结果:在第70组中,Mediti700(43µm),Primescan(42µm),EmeraldS处于边际差距的最佳同质子集,其次是Lumina(67µm),Aoralscan3(70µm),和Trios5(70µm),而Helios600(118µm)在第三个子集。根据利润率的MAE,Mediti700、Trios5和EmeraldS属于第一好的同质子集,其次是Primescan。Lumina和Helios600属于第三个子集,Aoralscan3在第四子集。在第7020组中,Lumina和Aoralscan3的边缘间隙显着减小,而EmeraldS和Aoralscan3的MAE显着降低。IOS的等级与内部差距相似。
结论:翡翠,Mediti700Primescan,和Trios5满足固定牙载完整牙弓修复的边缘和内部配合标准。在设计过程中增加水泥空间可以增强修复配合。
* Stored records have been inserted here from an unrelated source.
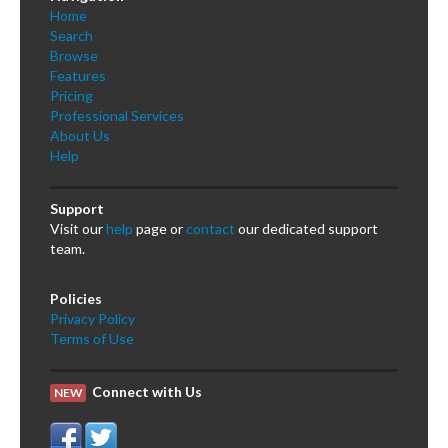
Home
Search
Browse
Features
Pricing
Professional Services
About Us
Help
Support
Visit our
help
page or
contact
our dedicated support
team.
Policies
Privacy Policy
Terms of Use
Connect with Us
NEW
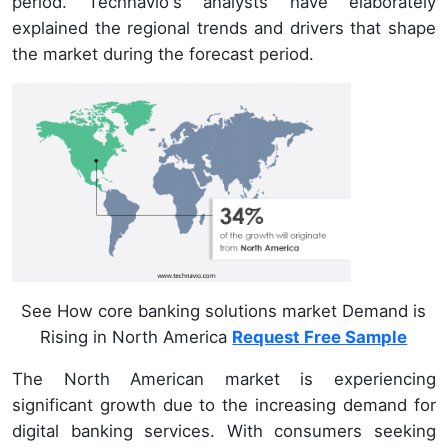
period. Technavio's analysts have elaborately
explained the regional trends and drivers that shape
the market during the forecast period.
See How core banking solutions market Demand is
Rising in North America
Request Free Sample
The North American market is experiencing
significant growth due to the increasing demand for
digital banking services. With consumers seeking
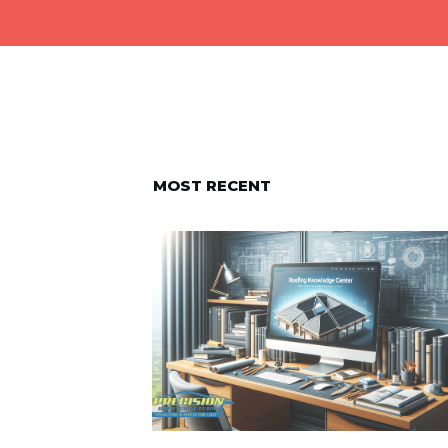
MOST RECENT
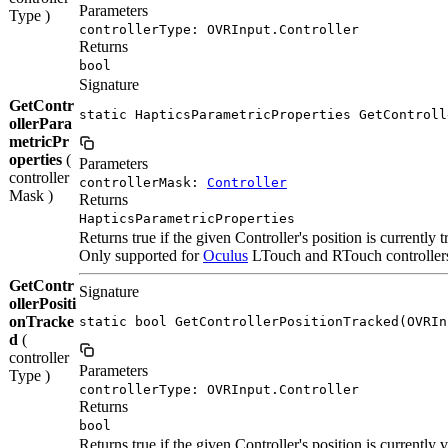
Parameters
Type )
controllerType: OVRInput.Controller
Returns
bool
Signature
GetContr
static HapticsParametricProperties GetControll
ollerPara
metricPr
operties
(
Parameters
controller
controllerMask:
Controller
Mask )
Returns
HapticsParametricProperties
Returns true if the given Controller's position is currently 
Only supported for
Oculus
LTouch and RTouch controllers. 
GetContr
Signature
ollerPositi
onTracke
static bool GetControllerPositionTracked(OVRIn
d
(
controller
Parameters
Type )
controllerType: OVRInput.Controller
Returns
bool
Returns true if the given Controller's position is currently v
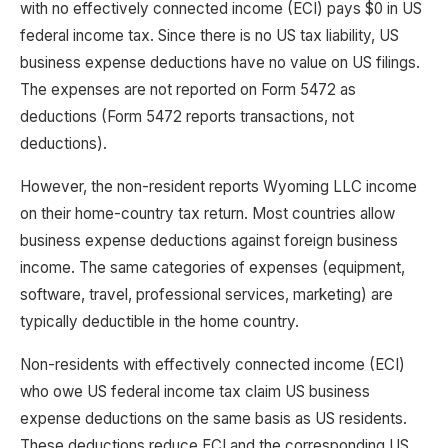
with no effectively connected income (ECI) pays $0 in US
federal income tax. Since there is no US tax liability, US
business expense deductions have no value on US filings.
The expenses are not reported on Form 5472 as
deductions (Form 5472 reports transactions, not
deductions).
However, the non-resident reports Wyoming LLC income
on their home-country tax return. Most countries allow
business expense deductions against foreign business
income. The same categories of expenses (equipment,
software, travel, professional services, marketing) are
typically deductible in the home country.
Non-residents with effectively connected income (ECI)
who owe US federal income tax claim US business
expense deductions on the same basis as US residents.
These deductions reduce ECI and the corresponding US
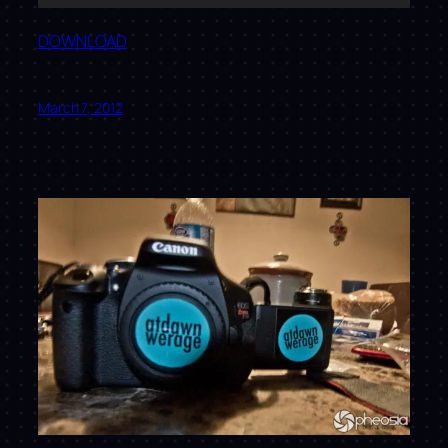
Player
DOWNLOAD
March 7, 2012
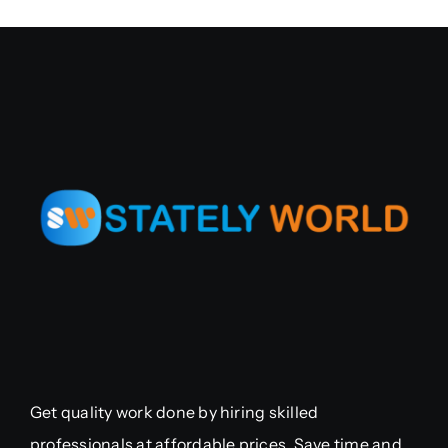
Get quality work done by hiring skilled
professionals at affordable prices. Save time and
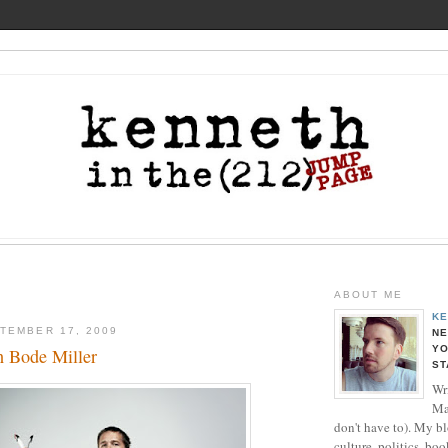
ABOUT ME
KE
TEMBER 17, 2009
NE
YO
 Bode Miller
ST
Wri
Ma
don't have to). My b
culture, politics, boo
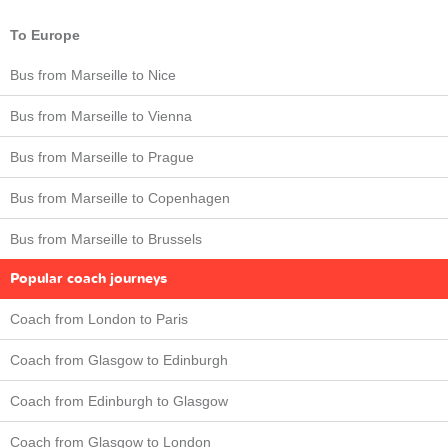
To Europe
Bus from Marseille to Nice
Bus from Marseille to Vienna
Bus from Marseille to Prague
Bus from Marseille to Copenhagen
Bus from Marseille to Brussels
Popular coach journeys
Coach from London to Paris
Coach from Glasgow to Edinburgh
Coach from Edinburgh to Glasgow
Coach from Glasgow to London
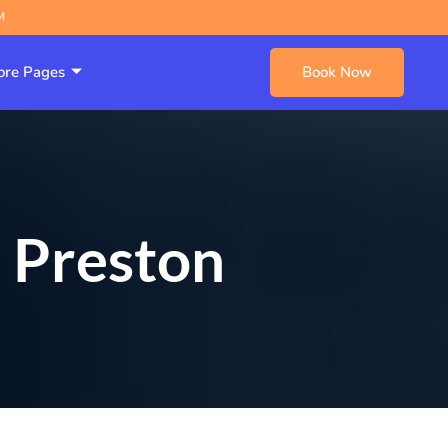
M
re Pages
Book Now
s Preston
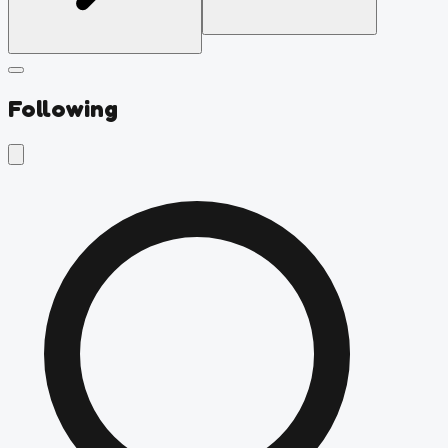
Following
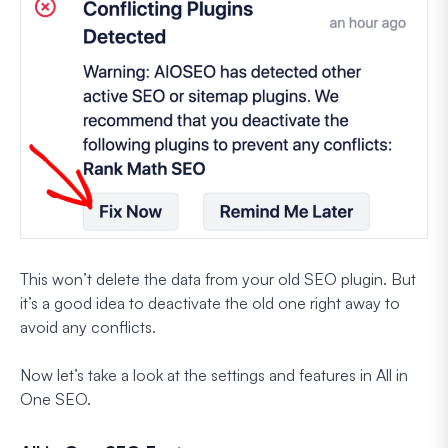
This won’t delete the data from your old SEO plugin. But
it’s a good idea to deactivate the old one right away to
avoid any conflicts.
Now let’s take a look at the settings and features in All in
One SEO.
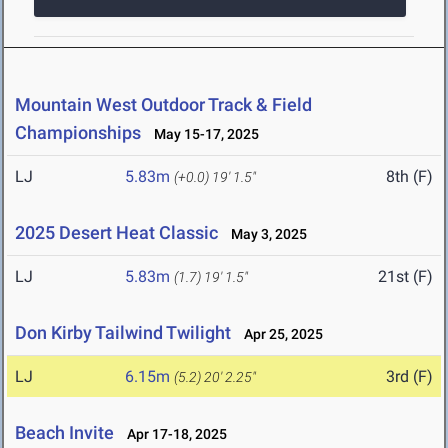
Mountain West Outdoor Track & Field
Championships
May 15-17, 2025
LJ
5.83m
8th (F)
(+0.0)
19' 1.5"
2025 Desert Heat Classic
May 3, 2025
LJ
5.83m
21st (F)
(1.7)
19' 1.5"
Don Kirby Tailwind Twilight
Apr 25, 2025
LJ
6.15m
3rd (F)
(5.2)
20' 2.25"
Beach Invite
Apr 17-18, 2025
结论:虚拟配合对准方法可有效评估不同口内扫描仪的准确性,为区分它们提供有价值的临床指导。长期IOS制造商的最新软件和硬件版本适用于制造完整的拱形修复。
方法:用工业参考扫描仪(n=1)和Aoralscan3,EmeraldS,Helios600,Lumina,Mediti700Primescan,和Trios5IOS(每个n=12)。在每次IOS扫描上设计了两个完整的拱形固定框架,其厚度为70µm(组70)和90µm的内部水泥空间(组7020,边缘处另外20µm)。虚拟拟合方法包括使用模拟临床尝试的非穿透算法将框架设计叠加到参考扫描上。测量了内部和边际差距。精度由平均绝对误差(MAE)估计。
结果:在第70组中,Mediti700(43µm),Primescan(42µm),EmeraldS处于边际差距的最佳同质子集,其次是Lumina(67µm),Aoralscan3(70µm),和Trios5(70µm),而Helios600(118µm)在第三个子集。根据利润率的MAE,Mediti700、Trios5和EmeraldS属于第一好的同质子集,其次是Primescan。Lumina和Helios600属于第三个子集,Aoralscan3在第四子集。在第7020组中,Lumina和Aoralscan3的边缘间隙显着减小,而EmeraldS和Aoralscan3的MAE显着降低。IOS的等级与内部差距相似。
结论:翡翠,Mediti700Primescan,和Trios5满足固定牙载完整牙弓修复的边缘和内部配合标准。在设计过程中增加水泥空间可以增强修复配合。
结论:虚拟配合对准方法可有效评估不同口内扫描仪的准确性,为区分它们提供有价值的临床指导。长期IOS制造商的最新软件和硬件版本适用于制造完整的拱形修复。